Compuesta como una especie de tercera parte, a partir de su lectura nos adentramos en el mundo contemporáneo de Cervantes y de sus personajes. Se sitúa la acción en el momento mismo en que se termina la segunda parte de El Ingenioso hidalgo Don Quijote de la Mancha para continuar con las peripecias de los demás personajes compañeros de fatigas en la obra cervantina: Sancho Panza, el cura Don Pedro, el ama, la sobrina, el barbero, etc.... Los amores y la supervivencia de Antonia Quijano, única heredera de la sangre del insigne Don Quijote, parecen ser el hilo conductor de esta continuación póstuma.
Pero no son los hechos los que revisten importancia sino la atmósfera continuamente evocadora de la sombra de don Quijote. Trapiello riza el rizo, da otra vuelta de tuerca reforzando la figura del caballero de la triste figura recreándolo como un ser real, tan próximo y creíble en nuestros días que resulta dudoso su nacimiento a través de la pluma de Cervantes. Su humanidad, tan consistente, ya ha traspasado los escritos cervantinos. Y así les ocurre a los demás personajes, cuya mayor función es la de recordar al público que la vida de don Quijote fue efectivamente cierta, que sus aventuras fueron escritas por Cide Hamete Benengeli, que Cervantes las traspasó a la lengua castellana adornando el texto con su ingenio, que todos y cada uno de los sucesos y personajes que pululan por el libro son totalmente verídicos. A ello contribuye la utilización de un lenguaje lleno de reminiscencias del castellano del siglo de oro, con sus giros populares y su rico vocabulario (a veces será necesaria la utilización del diccionario, aunque sin demasiadas complicaciones).

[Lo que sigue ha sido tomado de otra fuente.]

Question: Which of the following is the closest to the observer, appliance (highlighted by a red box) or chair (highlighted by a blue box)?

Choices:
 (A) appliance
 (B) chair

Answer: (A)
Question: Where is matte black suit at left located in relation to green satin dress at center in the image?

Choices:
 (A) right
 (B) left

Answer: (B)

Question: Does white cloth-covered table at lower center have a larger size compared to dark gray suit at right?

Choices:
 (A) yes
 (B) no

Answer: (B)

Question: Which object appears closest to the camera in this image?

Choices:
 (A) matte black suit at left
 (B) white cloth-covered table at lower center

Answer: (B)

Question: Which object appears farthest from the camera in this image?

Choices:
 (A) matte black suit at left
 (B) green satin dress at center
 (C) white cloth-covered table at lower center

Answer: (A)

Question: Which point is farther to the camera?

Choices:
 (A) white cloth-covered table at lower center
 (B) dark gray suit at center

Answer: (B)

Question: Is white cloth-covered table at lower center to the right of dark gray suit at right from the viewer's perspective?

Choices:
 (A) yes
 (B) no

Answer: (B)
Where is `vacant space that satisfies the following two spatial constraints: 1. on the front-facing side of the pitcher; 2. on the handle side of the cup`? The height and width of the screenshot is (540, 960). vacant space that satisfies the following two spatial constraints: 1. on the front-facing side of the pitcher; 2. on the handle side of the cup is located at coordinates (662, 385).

Es esta obra un juego entre la realidad y la ficción, entrelazadas hasta confundirse entre sí. Se produce incluso una simultaneidad entre los hechos acaecidos y los hechos narrados. Cada palabra que plasma Trapiello se convierte automáticamente en una realidad, ¿o es el autor un mero transcritor de esa realidad? El logro de la fama, que tanto interesó a Don Quijote y que hoy en día confiere realidad a la realidad (véase el minuto de gloria en la televisión, "sólo existimos cuando somos realidades en la pequeña pantalla"), está tan presente que lleva a reflexionar no sólo a los personajes de la novela (convertidos en nuevos seres de carne y hueso por afinidad con el famoso hidalgo) sino también al lector que se ve reflejado en sus disertaciones.
Basta leer uno de los diálogos entre el bachiller Sansón Carrasco y el inefable Sancho Panza para comprobarlo:
"-¿No habéis notado que la realidad de don Quijote, muriendo, era la de este señor Cervantes, y que la muerte de don Quijote debió de ser como la suya?

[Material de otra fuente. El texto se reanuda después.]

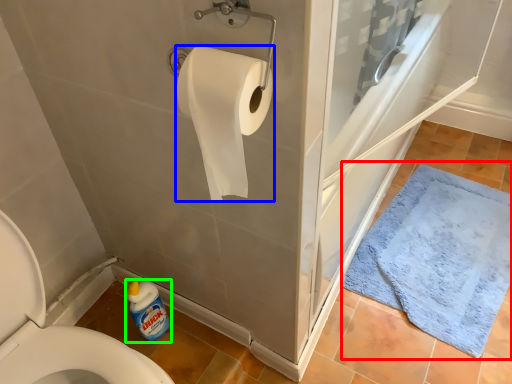 Question: Based on their relative distances, which object is nearer to bath mat (highlighted by a red box)? Choose from toilet paper (highlighted by a blue box) and cleaning product (highlighted by a green box).

Choices:
 (A) toilet paper
 (B) cleaning product

Answer: (B) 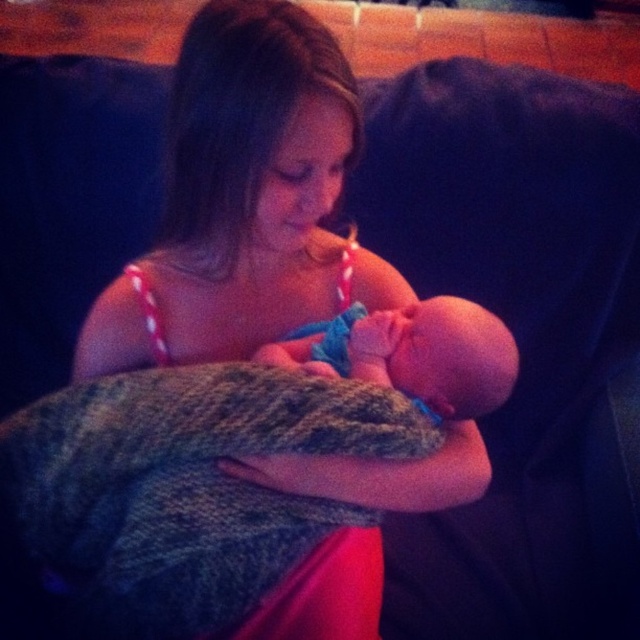 You are a photographer taking a portrait of the young girl and baby. You need to ensure the matte pink dress at center and the smooth skin newborn at center are both in focus. Since the dress is to the left of the newborn, where should you position your focus point?

You should position your focus point on the matte pink dress at center because it is closer to the camera than the smooth skin newborn at center, which is further away.

In the scene shown: You are a photographer taking a portrait of the young girl and baby. You need to ensure the baby is visible in the photo. Given the positions of the matte pink dress at center and the smooth skin newborn at center, will the baby be fully visible in the photo?

The matte pink dress at center is much taller than the smooth skin newborn at center, so the baby might be partially obscured by the dress in the photo.

From the picture: You are a photographer capturing this tender moment. To ensure the matte pink dress at center is visible without covering the smooth skin newborn at center, should you adjust the camera angle to look from above or below?

The matte pink dress at center is in front of the smooth skin newborn at center. To ensure visibility of both, adjust the camera angle to look from above so the dress doesn not block the newborn. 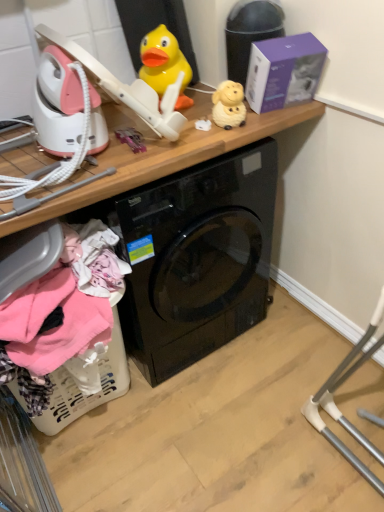 Where is `free spot to the right of matte yellow sheep at upper center, positioned as the first toy in right-to-left order`? free spot to the right of matte yellow sheep at upper center, positioned as the first toy in right-to-left order is located at coordinates (276, 116). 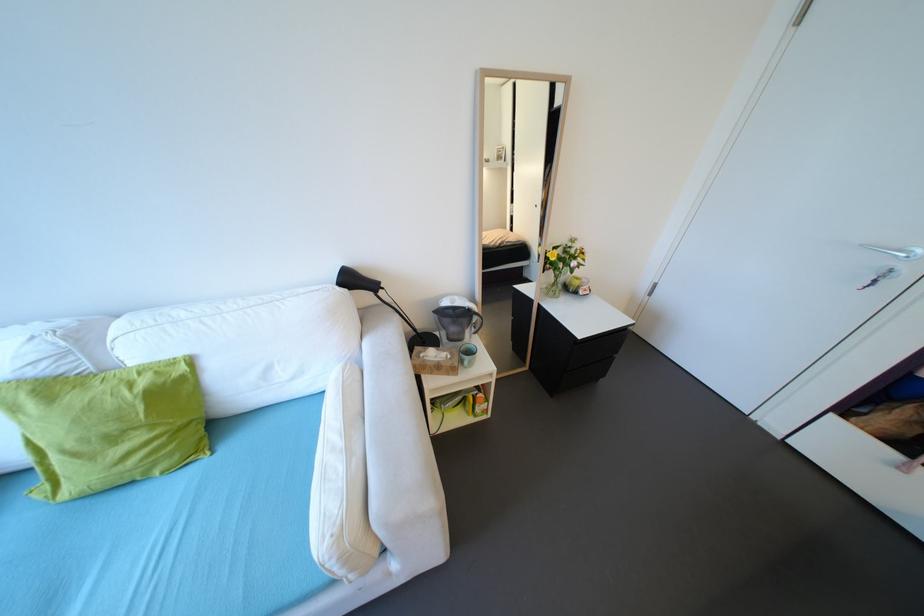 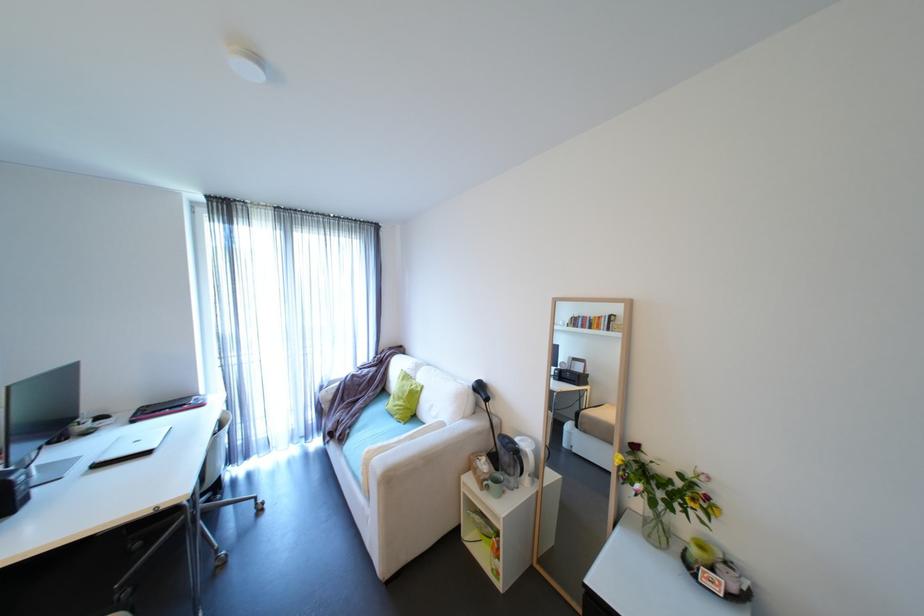 The point at (x=160, y=428) is marked in the first image. Where is the corresponding point in the second image?

(411, 402) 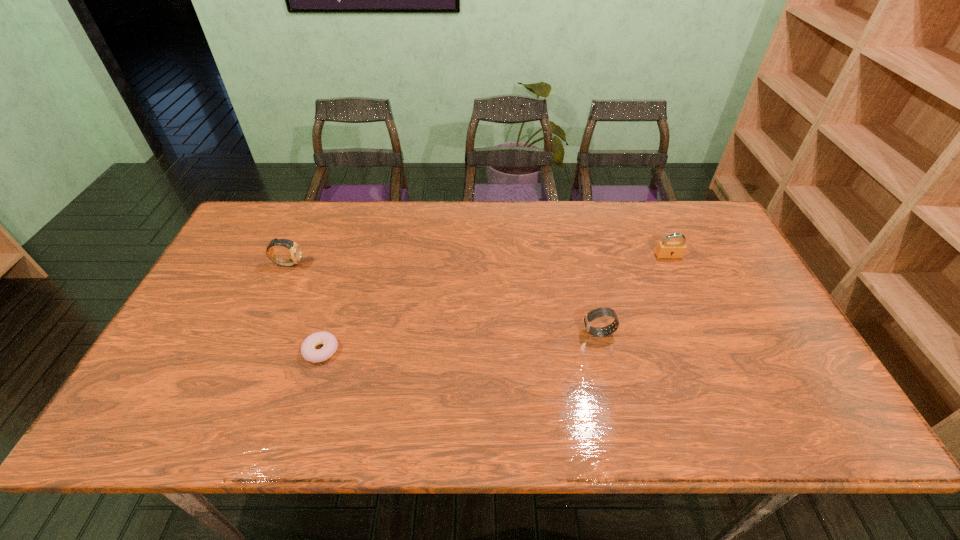 Select which object appears as the third closest to the padlock. Please provide its 2D coordinates. Your answer should be formatted as a tuple, i.e. [(x, y)], where the tuple contains the x and y coordinates of a point satisfying the conditions above.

-Así me lo ha parecido también a mí, y ello prueba que llegados a un punto, estando vivas, no hay mucha diferencia entre las cosas que suceden en los papeles y en la realidad, si se saben contar sin sacarlas de su quicio."
Es tanta la interrelación entre realidad y ficción que el mismo Cervantes (extrañamente la fecha de su muerte es errónea, 23 de noviembre y no de abril, contradiciéndose así el pretendido realismo de la obra) parece confundirse con Don Quijote. ¿Es quizás mayor la realidad del personaje de ficción que la de su creador?.
Como un cántico repetitivo, "Al morir Don Quijote" es en fundamentalmente un réquiem, una despedida para el que nunca se va, el siempre presente, imperecedero y perpetuo don Quijote.